韓国は苛烈な競争社会で、そのために社会は歪んでいますよーというのが一言でいうと本書の内容。
ただ、感情的なバイアスというよりは事実ベースのようにも見えるが、その辺もなんともいいがたいよね。

ただ、OECDベースでみても日本よりも韓国のほうがグローバル人材の育成には成功している。
しかし国内資本蓄積が低く、内需に頼れない現状で、海外マーケットに依存しているのは現実だ。

その中で韓国は経済成長という点では健闘している。
それを達成するためには日本よりは無理をしなきゃやれんだろうな、とは思う。

日本はこの韓国よりは「ヌルい」日常を選び(選ぶ余裕=資本蓄積があったのも事実だ)今にいたる。
長い目でみると、韓国の後塵を拝するよな…こんな体たらくじゃあ……と昔は思っていたけれど、最近はそうでもないのかもなと思ったりもする。

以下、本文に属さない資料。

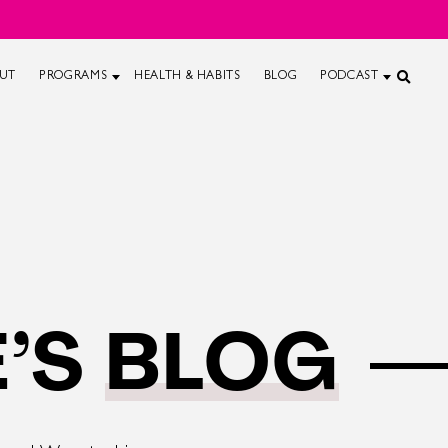
UT
PROGRAMS
HEALTH & HABITS
BLOG
PODCAST
’S
BLOG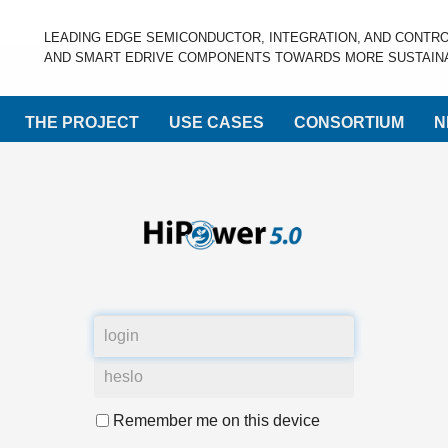
LEADING EDGE SEMICONDUCTOR, INTEGRATION, AND CONTR
AND SMART EDRIVE COMPONENTS TOWARDS MORE SUSTAINA
THE PROJECT
USE CASES
CONSORTIUM
N
Remember me on this device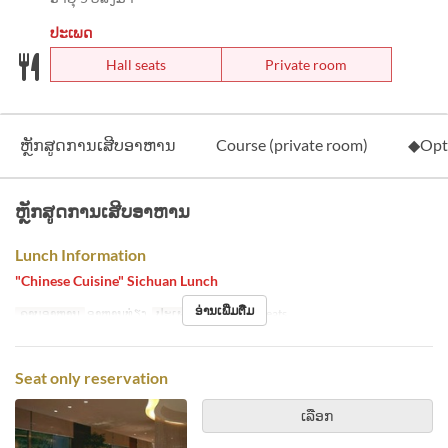
ປະເພດ
Hall seats
Private room
ຫຼັກສູດການເສີບອາຫານ
Course (private room)
◆Opt
ຫຼັກສູດການເສີບອາຫານ
Lunch Information
"Chinese Cuisine" Sichuan Lunch
ອ່ານເພີ່ມຕື່ມ
ຄາບອາຫານ
ອາຫານທ່ຽງ
ປະເພດບ່ອນນັ່ງ
Hall seats
Seat only reservation
ເລືອກ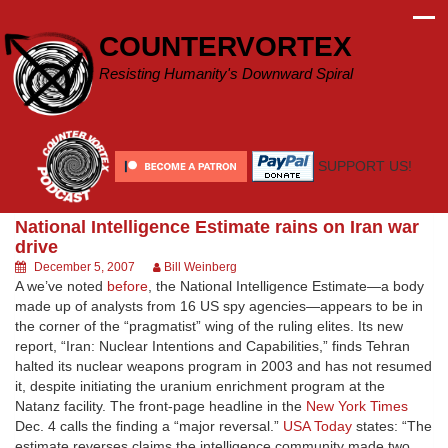
Skip
to
COUNTERVORTEX
content
Resisting Humanity's Downward Spiral
SUPPORT US!
National Intelligence Estimate rains on Iran war
drive
December 5, 2007
Bill Weinberg
A we’ve noted
before
, the National Intelligence Estimate—a body
made up of analysts from 16 US spy agencies—appears to be in
the corner of the “pragmatist” wing of the ruling elites. Its new
report, “Iran: Nuclear Intentions and Capabilities,” finds Tehran
halted its nuclear weapons program in 2003 and has not resumed
it, despite initiating the uranium enrichment program at the
Natanz facility. The front-page headline in the
New York Times
Dec. 4 calls the finding a “major reversal.”
USA Today
states: “The
estimate reverses claims the intelligence community made two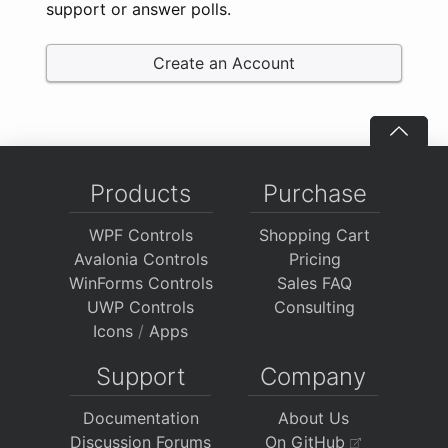
support or answer polls.
Create an Account
Products
Purchase
WPF Controls
Shopping Cart
Avalonia Controls
Pricing
WinForms Controls
Sales FAQ
UWP Controls
Consulting
Icons
/
Apps
Support
Company
Documentation
About Us
Discussion Forums
On GitHub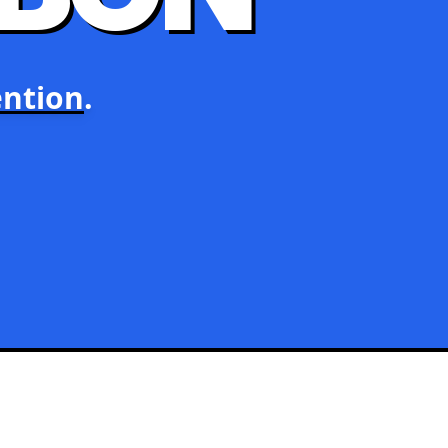
ntion
.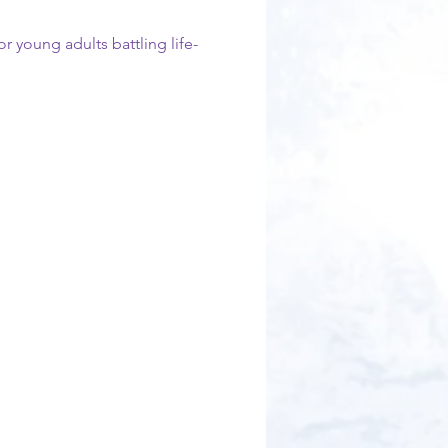
r young adults battling life-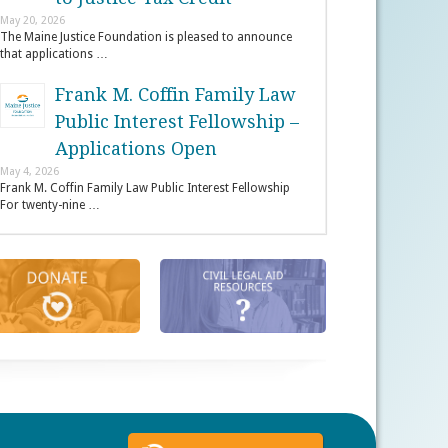
May 20, 2026
The Maine Justice Foundation is pleased to announce
that applications …
Frank M. Coffin Family Law
Public Interest Fellowship –
Applications Open
May 4, 2026
Frank M. Coffin Family Law Public Interest Fellowship
For twenty-nine …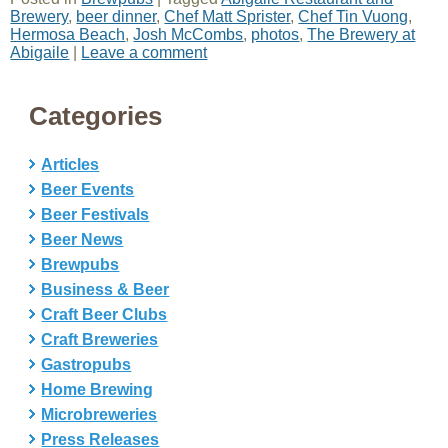
Brewery
,
beer dinner
,
Chef Matt Sprister
,
Chef Tin Vuong
,
Hermosa Beach
,
Josh McCombs
,
photos
,
The Brewery at
Abigaile
|
Leave a comment
Categories
Articles
Beer Events
Beer Festivals
Beer News
Brewpubs
Business & Beer
Craft Beer Clubs
Craft Breweries
Gastropubs
Home Brewing
Microbreweries
Press Releases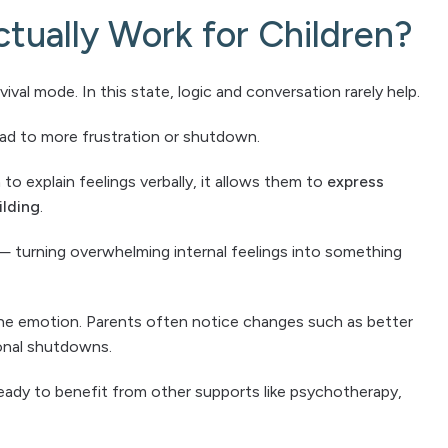
tually Work for Children?
ival mode. In this state, logic and conversation rarely help.
ead to more frustration or shutdown.
to explain feelings verbally, it allows them to
express
ilding
.
— turning overwhelming internal feelings into something
the emotion. Parents often notice changes such as better
ional shutdowns.
eady to benefit from other supports like psychotherapy,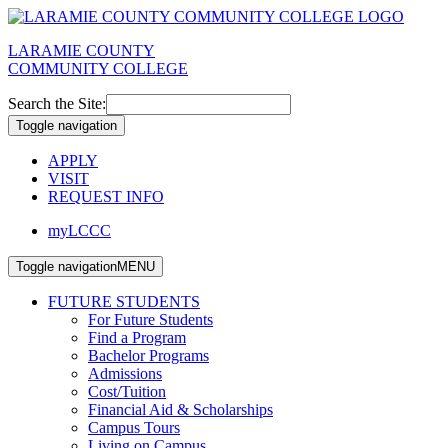
LARAMIE COUNTY
COMMUNITY COLLEGE
Search the Site:
Toggle navigation
APPLY
VISIT
REQUEST INFO
myLCCC
Toggle navigation
MENU
FUTURE STUDENTS
For Future Students
Find a Program
Bachelor Programs
Admissions
Cost/Tuition
Financial Aid & Scholarships
Campus Tours
Living on Campus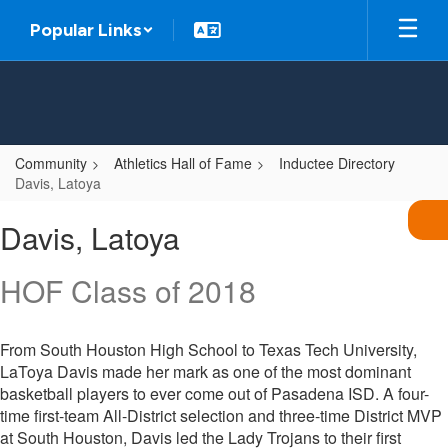
Skip
Popular Links
to
main
content
Community
Athletics Hall of Fame
Inductee Directory
Davis, Latoya
Davis,
Davis, Latoya
Latoya
HOF Class of 2018
From South Houston High School to Texas Tech University,
LaToya Davis made her mark as one of the most dominant
basketball players to ever come out of Pasadena ISD. A four-
time first-team All-District selection and three-time District MVP
at South Houston, Davis led the Lady Trojans to their first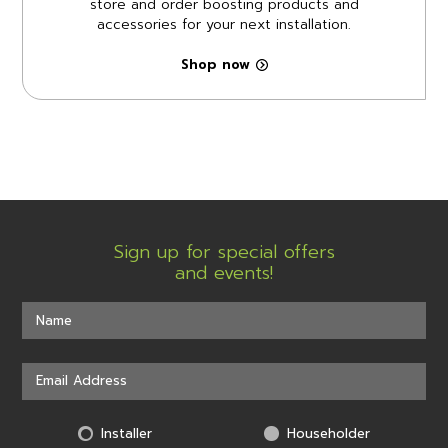
store and order boosting products and
accessories for your next installation.
Shop now
Sign up for special offers
and events!
Installer
Householder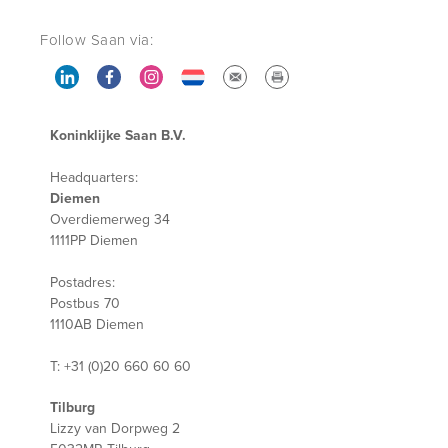
Follow Saan via:
Koninklijke Saan B.V.
Headquarters:
Diemen
Overdiemerweg 34
1111PP Diemen
Postadres:
Postbus 70
1110AB Diemen
T: +31 (0)20 660 60 60
Tilburg
Lizzy van Dorpweg 2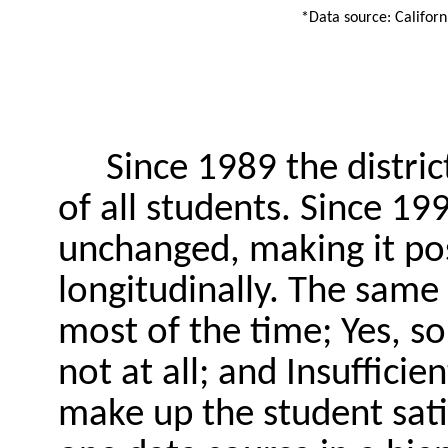
*Data source: Califor
Since 1989 the distri
of all students. Since 1
unchanged, making it pos
longitudinally. The same 
most of the time; Yes, s
not at all; and Insuffici
make up the student sati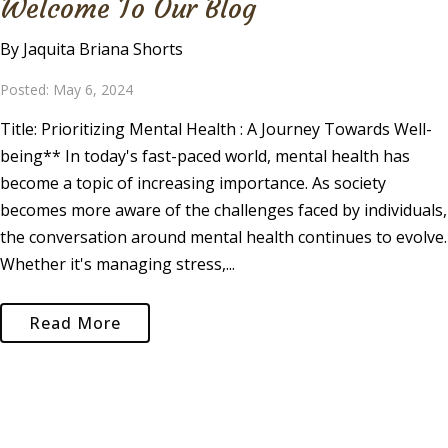
Welcome To Our Blog
By Jaquita Briana Shorts
Posted: May 6, 2024
Title: Prioritizing Mental Health : A Journey Towards Well-
being** In today's fast-paced world, mental health has
become a topic of increasing importance. As society
becomes more aware of the challenges faced by individuals,
the conversation around mental health continues to evolve.
Whether it's managing stress,...
Read More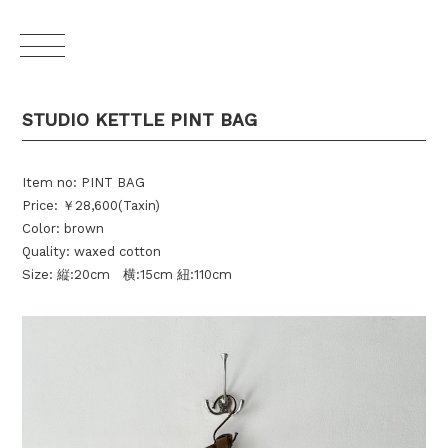
STUDIO KETTLE PINT BAG
Item no: PINT BAG
Price: ￥28,600(Taxin)
Color: brown
Quality: waxed cotton
Size: 縦:20cm 横:15cm 紐:110cm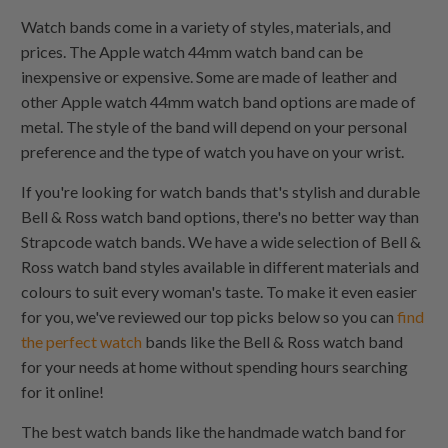
Watch bands come in a variety of styles, materials, and
prices. The Apple watch 44mm watch band can be
inexpensive or expensive. Some are made of leather and
other Apple watch 44mm watch band options are made of
metal. The style of the band will depend on your personal
preference and the type of watch you have on your wrist.
If you're looking for watch bands that's stylish and durable
Bell & Ross watch band options, there's no better way than
Strapcode watch bands. We have a wide selection of Bell &
Ross watch band styles available in different materials and
colours to suit every woman's taste. To make it even easier
for you, we've reviewed our top picks below so you can
find
the perfect watch
bands like the Bell & Ross watch band
for your needs at home without spending hours searching
for it online!
The best watch bands like the handmade watch band for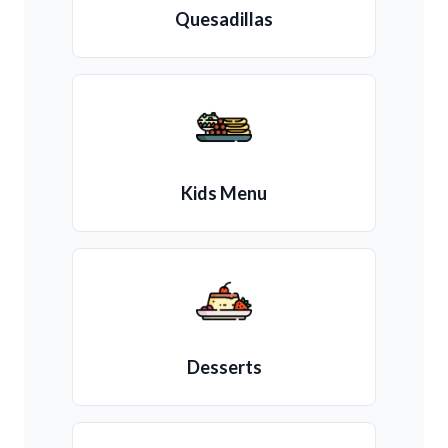
Quesadillas
Kids Menu
Desserts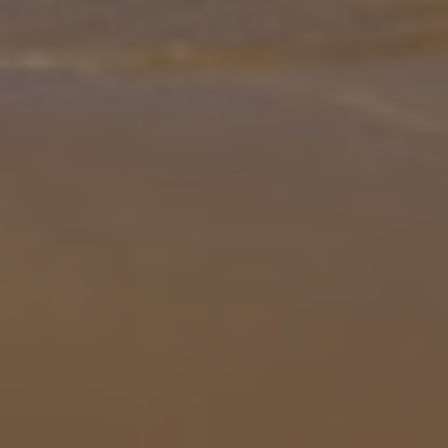
to ta
... More
Location
400m from Shop
20km from Beach
more about this location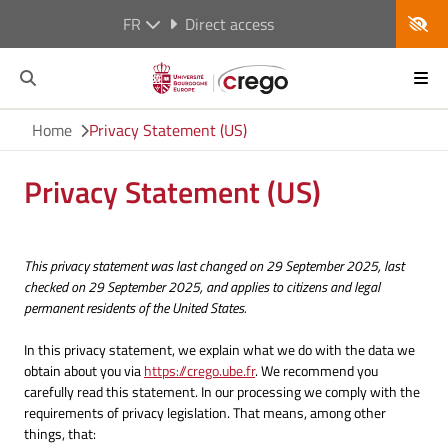
FR
Direct access
Home
Privacy Statement (US)
Privacy Statement (US)
This privacy statement was last changed on 29 September 2025, last
checked on 29 September 2025, and applies to citizens and legal
permanent residents of the United States.
In this privacy statement, we explain what we do with the data we
obtain about you via
https://crego.ube.fr
. We recommend you
carefully read this statement. In our processing we comply with the
requirements of privacy legislation. That means, among other
things, that: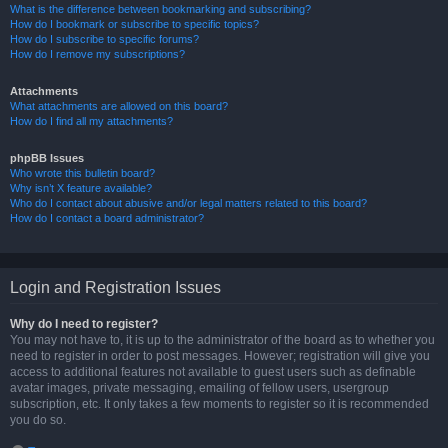
What is the difference between bookmarking and subscribing?
How do I bookmark or subscribe to specific topics?
How do I subscribe to specific forums?
How do I remove my subscriptions?
Attachments
What attachments are allowed on this board?
How do I find all my attachments?
phpBB Issues
Who wrote this bulletin board?
Why isn’t X feature available?
Who do I contact about abusive and/or legal matters related to this board?
How do I contact a board administrator?
Login and Registration Issues
Why do I need to register?
You may not have to, it is up to the administrator of the board as to whether you
need to register in order to post messages. However; registration will give you
access to additional features not available to guest users such as definable
avatar images, private messaging, emailing of fellow users, usergroup
subscription, etc. It only takes a few moments to register so it is recommended
you do so.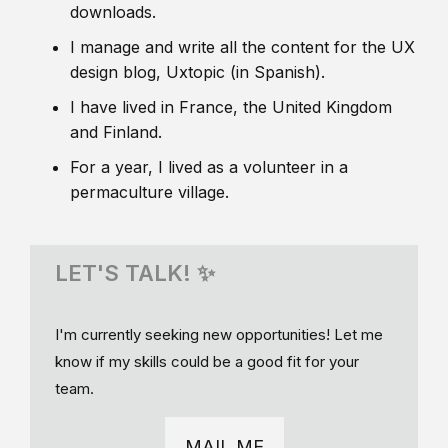
downloads.
I manage and write all the content for the UX
design blog, Uxtopic (in Spanish).
I have lived in France, the United Kingdom
and Finland.
For a year, I lived as a volunteer in a
permaculture village.
LET'S TALK! ✨
I'm currently seeking new opportunities! Let me
know if my skills could be a good fit for your
team.
MAIL ME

国というものを人間の体に例えると、頭の部分は日本は韓国にだいぶ負けていると思う。
ただ、それは置かれている状況が韓国の方がだいぶ苛烈であるからだと思う。

似たような民族特性で、別の世界線を走っている韓国。
非常に興味深いとは思うけれど、なかなかデリケートな問題が多くコメントはむずかしいやね。